- _Records to process_:
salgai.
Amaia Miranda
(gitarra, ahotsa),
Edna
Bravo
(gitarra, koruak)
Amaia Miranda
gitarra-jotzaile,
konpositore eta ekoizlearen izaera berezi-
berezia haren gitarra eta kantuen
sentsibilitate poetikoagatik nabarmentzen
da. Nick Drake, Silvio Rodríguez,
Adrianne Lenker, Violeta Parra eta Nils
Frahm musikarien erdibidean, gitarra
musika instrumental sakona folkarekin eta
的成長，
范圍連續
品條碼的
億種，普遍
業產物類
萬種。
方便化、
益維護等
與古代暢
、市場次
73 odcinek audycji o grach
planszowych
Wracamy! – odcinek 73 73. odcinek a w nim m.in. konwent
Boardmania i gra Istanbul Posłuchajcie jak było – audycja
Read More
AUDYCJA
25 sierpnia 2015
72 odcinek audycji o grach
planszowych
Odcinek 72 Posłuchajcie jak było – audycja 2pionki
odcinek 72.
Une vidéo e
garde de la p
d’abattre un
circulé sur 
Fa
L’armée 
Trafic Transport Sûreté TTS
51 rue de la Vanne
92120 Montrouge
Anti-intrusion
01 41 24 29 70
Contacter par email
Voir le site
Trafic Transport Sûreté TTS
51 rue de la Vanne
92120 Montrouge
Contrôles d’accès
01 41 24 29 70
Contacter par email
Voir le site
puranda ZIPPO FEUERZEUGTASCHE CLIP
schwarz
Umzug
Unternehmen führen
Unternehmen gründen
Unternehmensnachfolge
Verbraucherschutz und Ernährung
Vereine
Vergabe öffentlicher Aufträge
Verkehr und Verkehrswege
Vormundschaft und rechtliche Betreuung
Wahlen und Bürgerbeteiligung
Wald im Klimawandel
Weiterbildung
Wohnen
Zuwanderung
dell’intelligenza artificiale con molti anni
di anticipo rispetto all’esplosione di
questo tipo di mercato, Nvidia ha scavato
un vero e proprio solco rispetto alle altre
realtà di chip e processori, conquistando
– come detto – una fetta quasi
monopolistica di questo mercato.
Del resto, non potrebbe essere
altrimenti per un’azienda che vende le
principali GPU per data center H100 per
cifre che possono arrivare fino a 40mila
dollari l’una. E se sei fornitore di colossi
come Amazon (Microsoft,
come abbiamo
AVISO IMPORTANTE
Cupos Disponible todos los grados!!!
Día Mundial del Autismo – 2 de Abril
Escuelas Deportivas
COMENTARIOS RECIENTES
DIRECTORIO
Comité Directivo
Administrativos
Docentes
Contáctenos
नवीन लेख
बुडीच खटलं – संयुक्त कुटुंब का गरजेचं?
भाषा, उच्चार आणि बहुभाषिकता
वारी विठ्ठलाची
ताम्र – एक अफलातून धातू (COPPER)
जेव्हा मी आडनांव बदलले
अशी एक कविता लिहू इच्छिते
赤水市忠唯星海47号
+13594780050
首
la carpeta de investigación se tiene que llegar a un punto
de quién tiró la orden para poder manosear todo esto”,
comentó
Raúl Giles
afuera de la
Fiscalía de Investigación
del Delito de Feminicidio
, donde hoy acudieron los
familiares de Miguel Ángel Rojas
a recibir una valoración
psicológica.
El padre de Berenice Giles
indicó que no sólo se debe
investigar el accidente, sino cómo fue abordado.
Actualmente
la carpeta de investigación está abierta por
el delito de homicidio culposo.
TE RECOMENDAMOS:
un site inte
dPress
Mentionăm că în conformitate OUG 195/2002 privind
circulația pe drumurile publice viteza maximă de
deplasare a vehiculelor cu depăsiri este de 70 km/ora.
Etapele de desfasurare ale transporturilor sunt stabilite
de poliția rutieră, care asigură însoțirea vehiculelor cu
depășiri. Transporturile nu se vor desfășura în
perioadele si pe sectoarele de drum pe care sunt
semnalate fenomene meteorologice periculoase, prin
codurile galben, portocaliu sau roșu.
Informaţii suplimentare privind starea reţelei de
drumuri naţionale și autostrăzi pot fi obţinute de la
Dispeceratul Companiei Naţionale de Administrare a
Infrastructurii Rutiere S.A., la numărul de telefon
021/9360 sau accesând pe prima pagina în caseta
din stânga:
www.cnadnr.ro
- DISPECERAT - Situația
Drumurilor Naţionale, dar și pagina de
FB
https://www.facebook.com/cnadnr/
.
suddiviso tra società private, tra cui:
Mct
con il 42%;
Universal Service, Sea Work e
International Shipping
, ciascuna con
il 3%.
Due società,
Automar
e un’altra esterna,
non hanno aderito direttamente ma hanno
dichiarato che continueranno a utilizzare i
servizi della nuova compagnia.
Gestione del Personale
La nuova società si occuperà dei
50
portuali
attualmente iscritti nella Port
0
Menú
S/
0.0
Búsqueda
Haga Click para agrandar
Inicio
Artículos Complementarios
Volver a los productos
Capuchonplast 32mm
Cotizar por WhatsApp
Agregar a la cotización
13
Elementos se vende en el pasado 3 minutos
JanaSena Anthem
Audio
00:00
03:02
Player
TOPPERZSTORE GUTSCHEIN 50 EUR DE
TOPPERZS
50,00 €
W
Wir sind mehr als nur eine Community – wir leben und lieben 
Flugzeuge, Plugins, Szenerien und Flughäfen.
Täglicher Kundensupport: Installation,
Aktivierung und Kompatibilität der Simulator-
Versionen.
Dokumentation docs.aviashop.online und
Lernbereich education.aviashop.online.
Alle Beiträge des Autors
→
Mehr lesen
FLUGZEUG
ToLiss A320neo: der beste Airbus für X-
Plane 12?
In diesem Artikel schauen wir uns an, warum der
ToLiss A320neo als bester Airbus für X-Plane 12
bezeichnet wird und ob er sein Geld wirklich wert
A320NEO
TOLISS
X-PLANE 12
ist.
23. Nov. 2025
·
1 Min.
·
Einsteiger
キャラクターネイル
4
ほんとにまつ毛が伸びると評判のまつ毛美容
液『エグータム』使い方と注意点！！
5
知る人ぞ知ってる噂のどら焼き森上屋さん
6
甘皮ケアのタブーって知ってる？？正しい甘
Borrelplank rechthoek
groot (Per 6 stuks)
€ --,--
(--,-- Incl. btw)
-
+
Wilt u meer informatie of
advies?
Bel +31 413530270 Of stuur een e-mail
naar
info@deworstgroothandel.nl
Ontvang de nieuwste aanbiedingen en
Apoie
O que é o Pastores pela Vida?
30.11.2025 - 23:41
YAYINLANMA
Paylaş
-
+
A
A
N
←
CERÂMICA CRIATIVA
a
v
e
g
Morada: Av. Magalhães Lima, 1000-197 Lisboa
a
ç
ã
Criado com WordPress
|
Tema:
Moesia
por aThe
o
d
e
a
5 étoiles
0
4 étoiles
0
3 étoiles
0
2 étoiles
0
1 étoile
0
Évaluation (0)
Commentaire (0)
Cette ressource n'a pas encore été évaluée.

- _Assigned task_: Every entry above should be written out again, precisely.

- _Reply to the task_:
salgai.
Amaia Miranda
(gitarra, ahotsa),
Edna
Bravo
(gitarra, koruak)
Amaia Miranda
gitarra-jotzaile,
konpositore eta ekoizlearen izaera berezi-
berezia haren gitarra eta kantuen
sentsibilitate poetikoagatik nabarmentzen
da. Nick Drake, Silvio Rodríguez,
Adrianne Lenker, Violeta Parra eta Nils
Frahm musikarien erdibidean, gitarra
musika instrumental sakona folkarekin eta
的成長，
范圍連續
品條碼的
億種，普遍
業產物類
萬種。
方便化、
益維護等
與古代暢
、市場次
73 odcinek audycji o grach
planszowych
Wracamy! – odcinek 73 73. odcinek a w nim m.in. konwent
Boardmania i gra Istanbul Posłuchajcie jak było – audycja
Read More
AUDYCJA
25 sierpnia 2015
72 odcinek audycji o grach
planszowych
Odcinek 72 Posłuchajcie jak było – audycja 2pionki
odcinek 72.
Une vidéo e
garde de la p
d’abattre un
circulé sur 
Fa
L’armée 
Trafic Transport Sûreté TTS
51 rue de la Vanne
92120 Montrouge
Anti-intrusion
01 41 24 29 70
Contacter par email
Voir le site
Trafic Transport Sûreté TTS
51 rue de la Vanne
92120 Montrouge
Contrôles d’accès
01 41 24 29 70
Contacter par email
Voir le site
puranda ZIPPO FEUERZEUGTASCHE CLIP
schwarz
Umzug
Unternehmen führen
Unternehmen gründen
Unternehmensnachfolge
Verbraucherschutz und Ernährung
Vereine
Vergabe öffentlicher Aufträge
Verkehr und Verkehrswege
Vormundschaft und rechtliche Betreuung
Wahlen und Bürgerbeteiligung
Wald im Klimawandel
Weiterbildung
Wohnen
Zuwanderung
dell’intelligenza artificiale con molti anni
di anticipo rispetto all’esplosione di
questo tipo di mercato, Nvidia ha scavato
un vero e proprio solco rispetto alle altre
realtà di chip e processori, conquistando
– come detto – una fetta quasi
monopolistica di questo mercato.
Del resto, non potrebbe essere
altrimenti per un’azienda che vende le
principali GPU per data center H100 per
cifre che possono arrivare fino a 40mila
dollari l’una. E se sei fornitore di colossi
come Amazon (Microsoft,
come abbiamo
AVISO IMPORTANTE
Cupos Disponible todos los grados!!!
Día Mundial del Autismo – 2 de Abril
Escuelas Deportivas
COMENTARIOS RECIENTES
DIRECTORIO
Comité Directivo
Administrativos
Docentes
Contáctenos
नवीन लेख
बुडीच खटलं – संयुक्त कुटुंब का गरजेचं?
भाषा, उच्चार आणि बहुभाषिकता
वारी विठ्ठलाची
ताम्र – एक अफलातून धातू (COPPER)
जेव्हा मी आडनांव बदलले
अशी एक कविता लिहू इच्छिते
赤水市忠唯星海47号
+13594780050
首
la carpeta de investigación se tiene que llegar a un punto
de quién tiró la orden para poder manosear todo esto”,
comentó
Raúl Giles
afuera de la
Fiscalía de Investigación
del Delito de Feminicidio
, donde hoy acudieron los
familiares de Miguel Ángel Rojas
a recibir una valoración
psicológica.
El padre de Berenice Giles
indicó que no sólo se debe
investigar el accidente, sino cómo fue abordado.
Actualmente
la carpeta de investigación está abierta por
el delito de homicidio culposo.
TE RECOMENDAMOS:
un site inte
dPress
Mentionăm că în conformitate OUG 195/2002 privind
circulația pe drumurile publice viteza maximă de
deplasare a vehiculelor cu depăsiri este de 70 km/ora.
Etapele de desfasurare ale transporturilor sunt stabilite
de poliția rutieră, care asigură însoțirea vehiculelor cu
depășiri. Transporturile nu se vor desfășura în
perioadele si pe sectoarele de drum pe care sunt
semnalate fenomene meteorologice periculoase, prin
codurile galben, portocaliu sau roșu.
Informaţii suplimentare privind starea reţelei de
drumuri naţionale și autostrăzi pot fi obţinute de la
Dispeceratul Companiei Naţionale de Administrare a
Infrastructurii Rutiere S.A., la numărul de telefon
021/9360 sau accesând pe prima pagina în caseta
din stânga:
www.cnadnr.ro
- DISPECERAT - Situația
Drumurilor Naţionale, dar și pagina de
FB
https://www.facebook.com/cnadnr/
.
suddiviso tra società private, tra cui:
Mct
con il 42%;
Universal Service, Sea Work e
International Shipping
, ciascuna con
il 3%.
Due società,
Automar
e un’altra esterna,
non hanno aderito direttamente ma hanno
dichiarato che continueranno a utilizzare i
servizi della nuova compagnia.
Gestione del Personale
La nuova società si occuperà dei
50
portuali
attualmente iscritti nella Port
0
Menú
S/
0.0
Búsqueda
Haga Click para agrandar
Inicio
Artículos Complementarios
Volver a los productos
Capuchonplast 32mm
Cotizar por WhatsApp
Agregar a la cotización
13
Elementos se vende en el pasado 3 minutos
JanaSena Anthem
Audio
00:00
03:02
Player
TOPPERZSTORE GUTSCHEIN 50 EUR DE
TOPPERZS
50,00 €
W
Wir sind mehr als nur eine Community – wir leben und lieben 
Flugzeuge, Plugins, Szenerien und Flughäfen.
Täglicher Kundensupport: Installation,
Aktivierung und Kompatibilität der Simulator-
Versionen.
Dokumentation docs.aviashop.online und
Lernbereich education.aviashop.online.
Alle Beiträge des Autors
→
Mehr lesen
FLUGZEUG
ToLiss A320neo: der beste Airbus für X-
Plane 12?
In diesem Artikel schauen wir uns an, warum der
ToLiss A320neo als bester Airbus für X-Plane 12
bezeichnet wird und ob er sein Geld wirklich wert
A320NEO
TOLISS
X-PLANE 12
ist.
23. Nov. 2025
·
1 Min.
·
Einsteiger
キャラクターネイル
4
ほんとにまつ毛が伸びると評判のまつ毛美容
液『エグータム』使い方と注意点！！
5
知る人ぞ知ってる噂のどら焼き森上屋さん
6
甘皮ケアのタブーって知ってる？？正しい甘
Borrelplank rechthoek
groot (Per 6 stuks)
€ --,--
(--,-- Incl. btw)
-
+
Wilt u meer informatie of
advies?
Bel +31 413530270 Of stuur een e-mail
naar
info@deworstgroothandel.nl
Ontvang de nieuwste aanbiedingen en
Apoie
O que é o Pastores pela Vida?
30.11.2025 - 23:41
YAYINLANMA
Paylaş
-
+
A
A
N
←
CERÂMICA CRIATIVA
a
v
e
g
Morada: Av. Magalhães Lima, 1000-197 Lisboa
a
ç
ã
Criado com WordPress
|
Tema:
Moesia
por aThe
o
d
e
a
5 étoiles
0
4 étoiles
0
3 étoiles
0
2 étoiles
0
1 étoile
0
Évaluation (0)
Commentaire (0)
Cette ressource n'a pas encore été évaluée.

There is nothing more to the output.